Furthermore, when heated, the desiccant material is able to release moisture, which is critical for the function of the dehumidifier. A large rotating drum made up of alternate layers of corrugated and flat sheets hold the desiccants. The sheets are arranged to allow air to flow perpendicular to the drum.
This type of dehumidifier also contains a condenser, which is made of plastic. Its role is to condense moist warm air. In addition, the heater is required to reheat the air before it’s released back into the room.
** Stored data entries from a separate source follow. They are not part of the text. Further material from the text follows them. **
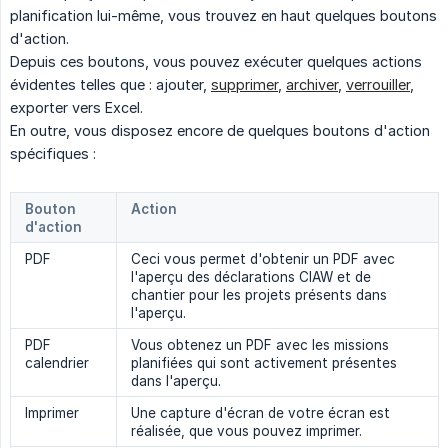
planification lui-même, vous trouvez en haut quelques boutons
d'action.
Depuis ces boutons, vous pouvez exécuter quelques actions
évidentes telles que : ajouter,
supprimer
,
archiver
,
verrouiller
,
exporter vers Excel.
En outre, vous disposez encore de quelques boutons d'action
spécifiques :
Bouton
Action
d'action
PDF
Ceci vous permet d'obtenir un PDF avec
l'aperçu des déclarations CIAW et de
chantier pour les projets présents dans
l'aperçu.
PDF
Vous obtenez un PDF avec les missions
calendrier
planifiées qui sont activement présentes
dans l'aperçu.
Imprimer
Une capture d'écran de votre écran est
réalisée, que vous pouvez imprimer.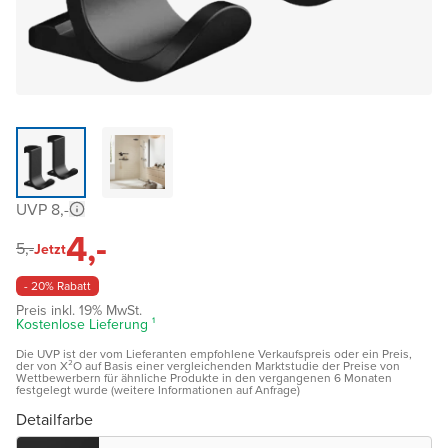
UVP 8,-
4,-
5,-
Jetzt
- 20% Rabatt
Preis inkl. 19% MwSt.
Kostenlose Lieferung ¹
Die UVP ist der vom Lieferanten empfohlene Verkaufspreis oder ein Preis,
der von X²O auf Basis einer vergleichenden Marktstudie der Preise von
Wettbewerbern für ähnliche Produkte in den vergangenen 6 Monaten
festgelegt wurde (weitere Informationen auf Anfrage)
Detailfarbe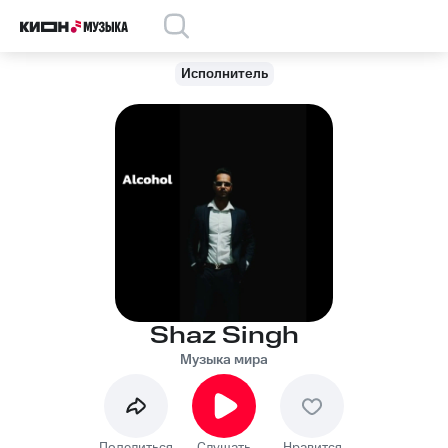
Исполнитель
Shaz Singh
Музыка мира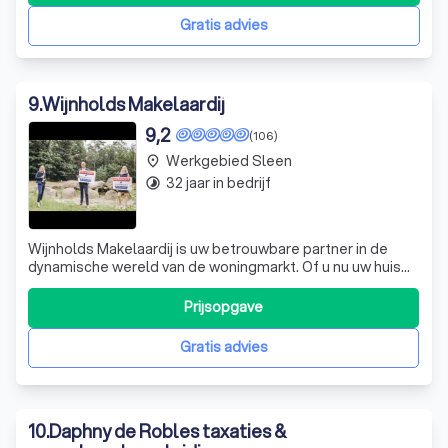
gebracht. Vodoz Makelaardij is tevens gespec
Gratis advies
9
.
Wijnholds Makelaardij
9,2
(106)
Werkgebied Sleen
place
32 jaar in bedrijf
timelapse
Wijnholds Makelaardij is uw betrouwbare partner in de
dynamische wereld van de woningmarkt. Of u nu uw huis
wilt verkopen, een nieuwe woning zoekt of een
deskundige taxatie nodig heeft, wij staan voor u klaar met
Prijsopgave
deskundig advies en persoonlijke begeleiding. Onze
ervaren makelaars en taxateurs onder
Gratis advies
10
.
Daphny de Robles taxaties &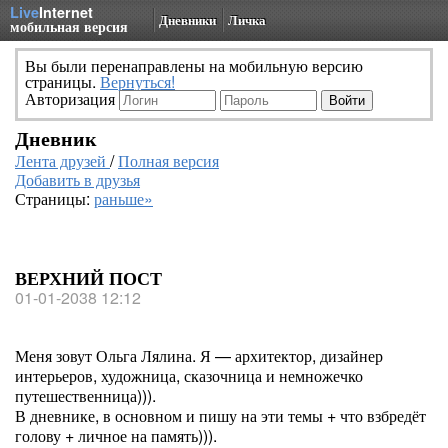
Live
Internet
Дневники
Личка
мобильная версия
Вы были перенаправлены на мобильную версию
страницы.
Вернуться!
Авторизация
Дневник
Лента друзей
/
Полная версия
Добавить в друзья
Страницы:
раньше»
ВЕРХНИЙ ПОСТ
01-01-2038 12:12
Меня зовут Ольга Лялина. Я — архитектор, дизайнер
интерьеров, художница, сказочница и немножечко
путешественница))).
В дневнике, в основном и пишу на эти темы + что взбредёт
голову + личное на память))).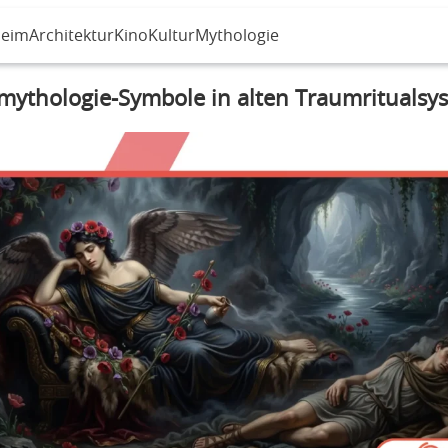
eim
Architektur
Kino
Kultur
Mythologie
mythologie-Symbole in alten Traumrituals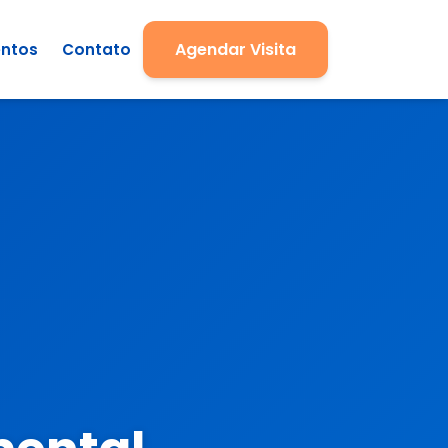
Agendar Visita
ntos
Contato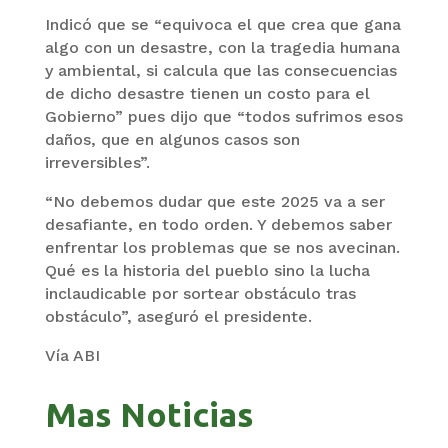
Indicó que se “equivoca el que crea que gana
algo con un desastre, con la tragedia humana
y ambiental, si calcula que las consecuencias
de dicho desastre tienen un costo para el
Gobierno” pues dijo que “todos sufrimos esos
daños, que en algunos casos son
irreversibles”.
“No debemos dudar que este 2025 va a ser
desafiante, en todo orden. Y debemos saber
enfrentar los problemas que se nos avecinan.
Qué es la historia del pueblo sino la lucha
inclaudicable por sortear obstáculo tras
obstáculo”, aseguró el presidente.
Vía ABI
Mas Noticias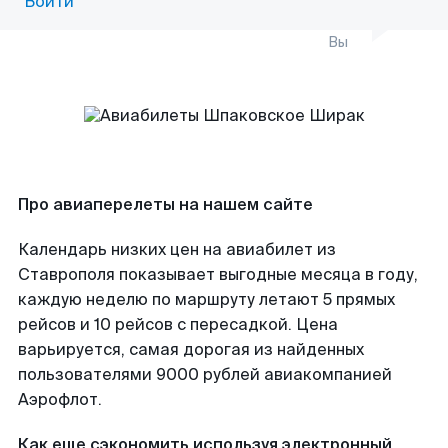
Войти
Вы
Про авиаперелеты на нашем сайте
Календарь низких цен на авиабилет из
Ставрополя показывает выгодные месяца в году,
каждую неделю по маршруту летают 5 прямых
рейсов и 10 рейсов с пересадкой. Цена
варьируется, самая дорогая из найденных
пользователями 9000 рублей авиакомпанией
Аэрофлот.
Как еще сэкономить используя электронный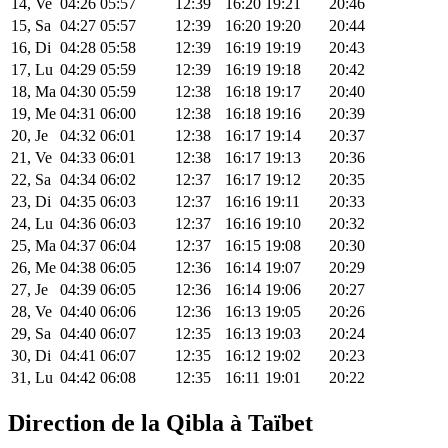
14, Ve
04:26
05:57
12:39
16:20
19:21
20:46
15, Sa
04:27
05:57
12:39
16:20
19:20
20:44
16, Di
04:28
05:58
12:39
16:19
19:19
20:43
17, Lu
04:29
05:59
12:39
16:19
19:18
20:42
18, Ma
04:30
05:59
12:38
16:18
19:17
20:40
19, Me
04:31
06:00
12:38
16:18
19:16
20:39
20, Je
04:32
06:01
12:38
16:17
19:14
20:37
21, Ve
04:33
06:01
12:38
16:17
19:13
20:36
22, Sa
04:34
06:02
12:37
16:17
19:12
20:35
23, Di
04:35
06:03
12:37
16:16
19:11
20:33
24, Lu
04:36
06:03
12:37
16:16
19:10
20:32
25, Ma
04:37
06:04
12:37
16:15
19:08
20:30
26, Me
04:38
06:05
12:36
16:14
19:07
20:29
27, Je
04:39
06:05
12:36
16:14
19:06
20:27
28, Ve
04:40
06:06
12:36
16:13
19:05
20:26
29, Sa
04:40
06:07
12:35
16:13
19:03
20:24
30, Di
04:41
06:07
12:35
16:12
19:02
20:23
31, Lu
04:42
06:08
12:35
16:11
19:01
20:22
Direction de la Qibla à Taïbet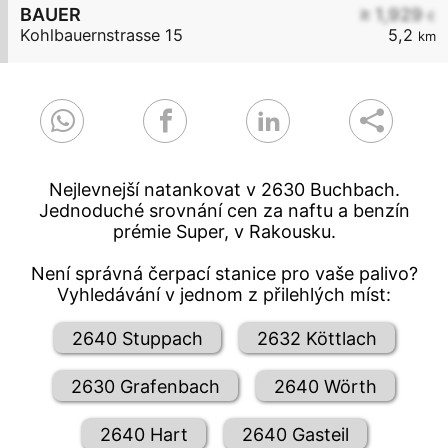
BAUER
≥ 1,929
€
Kohlbauernstrasse 15
5,2
km
Nejlevnejší natankovat v 2630 Buchbach.
Jednoduché srovnání cen za naftu a benzín
prémie Super, v Rakousku.
Není správná čerpací stanice pro vaše palivo?
Vyhledávání v jednom z přilehlých míst:
2640 Stuppach
2632 Köttlach
2630 Grafenbach
2640 Wörth
2640 Hart
2640 Gasteil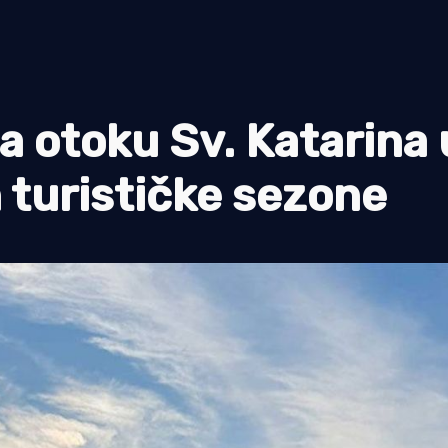
a otoku Sv. Katarina 
 turističke sezone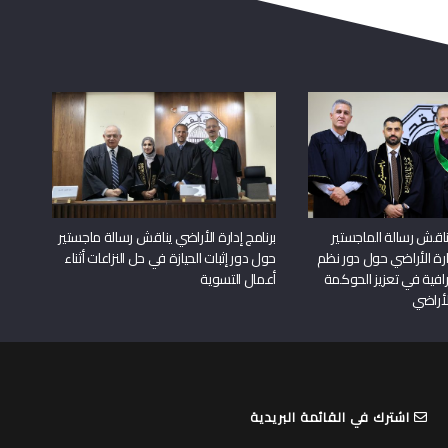
اقش رسالة الماجستير
برنامج إدارة الأراضي يناقش رسالة ماجستير
دارة الأراضي حول دور نظم
حول دور إثبات الحيازة في حل النزاعات أثناء
افية في تعزيز الحوكمة
أعمال التسوية
لأراضي
اشترك في القائمة البريدية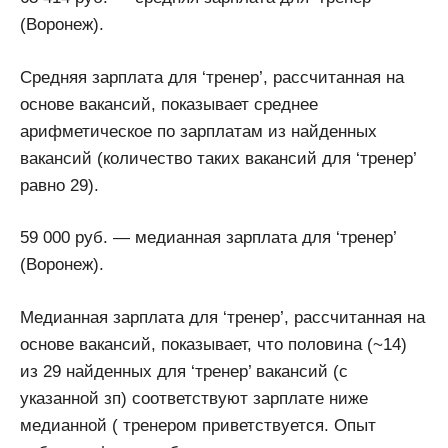
(Воронеж).
Средняя зарплата для ‘тренер’, рассчитанная на
основе вакансий, показывает среднее
арифметическое по зарплатам из найденных
вакансий (количество таких вакансий для ‘тренер’
равно 29).
59 000 руб. — медианная зарплата для ‘тренер’
(Воронеж).
Медианная зарплата для ‘тренер’, рассчитанная на
основе вакансий, показывает, что половина (~14)
из 29 найденных для ‘тренер’ вакансий (с
указанной зп) соответствуют зарплате ниже
медианной ( тренером приветствуется. Опыт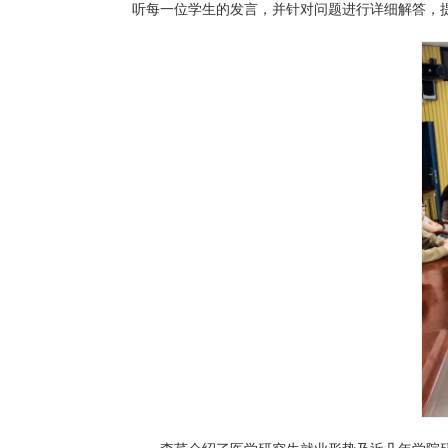
听每一位学生的发言，并针对问题进行详细解答，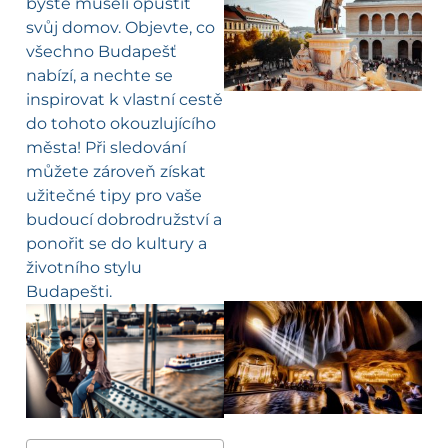
byste museli opustit
svůj domov. Objevte, co
všechno Budapešť
nabízí, a nechte se
inspirovat k vlastní cestě
do tohoto okouzlujícího
města! Při sledování
můžete zároveň získat
užitečné tipy pro vaše
budoucí dobrodružství a
ponořit se do kultury a
životního stylu
Budapešti.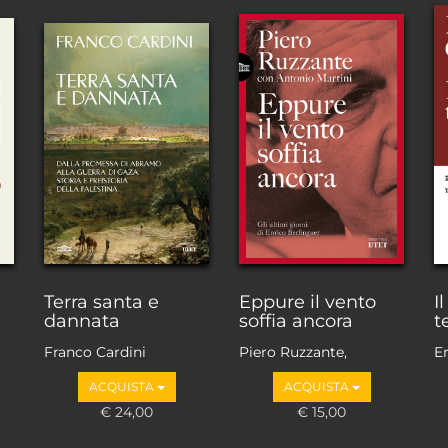
Terra santa e
Eppure il vento
I
dannata
soffia ancora
t
Franco Cardini
Piero Ruzzante,
Er
Antonio Martini
ACQUISTA
ACQUISTA
€ 24,00
€ 15,00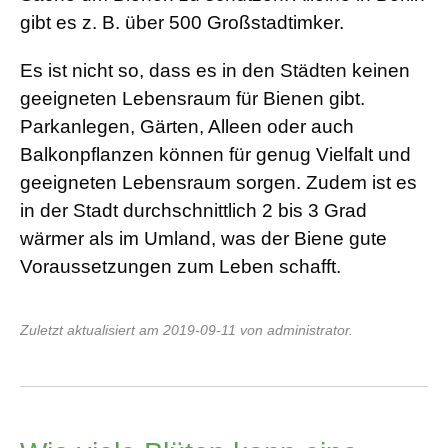
gibt es z. B. über 500 Großstadtimker.
Es ist nicht so, dass es in den Städten keinen
geeigneten Lebensraum für Bienen gibt.
Parkanlegen, Gärten, Alleen oder auch
Balkonpflanzen können für genug Vielfalt und
geeigneten Lebensraum sorgen. Zudem ist es
in der Stadt durchschnittlich 2 bis 3 Grad
wärmer als im Umland, was der Biene gute
Voraussetzungen zum Leben schafft.
Zuletzt aktualisiert am 2019-09-11 von administrator.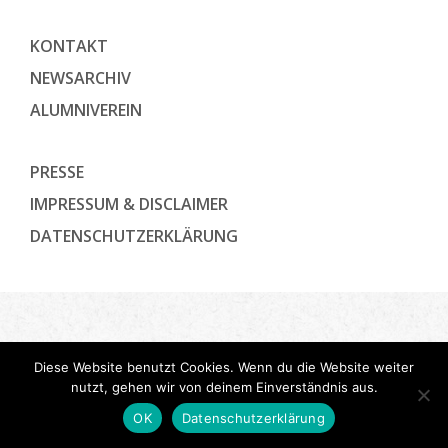
KONTAKT
NEWSARCHIV
ALUMNIVEREIN
PRESSE
IMPRESSUM & DISCLAIMER
DATENSCHUTZ­ERKLÄRUNG
Diese Website benutzt Cookies. Wenn du die Website weiter
nutzt, gehen wir von deinem Einverständnis aus.
OK
Datenschutzerklärung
However, this isn’t the only type of desiccant dehumidifier — there are multiple types including:
- Disposable desiccants: These are also commonly known as moisture adsorbers. They’re easy to use, affordable and effective in small rooms. Disposable desiccant dehumidifiers are often used in closets, cars and small RVs.
- Rechargeable desiccants: This type of dehumidifier is also quite small, similar to disposables. They contain a desiccant that can be recharged by plugging the device into an outlet.
- Commercial desiccants: These are commonly rented by contractors and are typically used in construction. Commercial desiccant dehumidifiers have an incredible ability to dry already dry air. They can also work in extreme temperatures where refrigerant dehumidifiers simply won’t be able to.
Whole house dehumidifiers are an excellent option for multiple-story houses struggling with humidity. This type of dehumidifier is generally ducted to your already existing HVAC system.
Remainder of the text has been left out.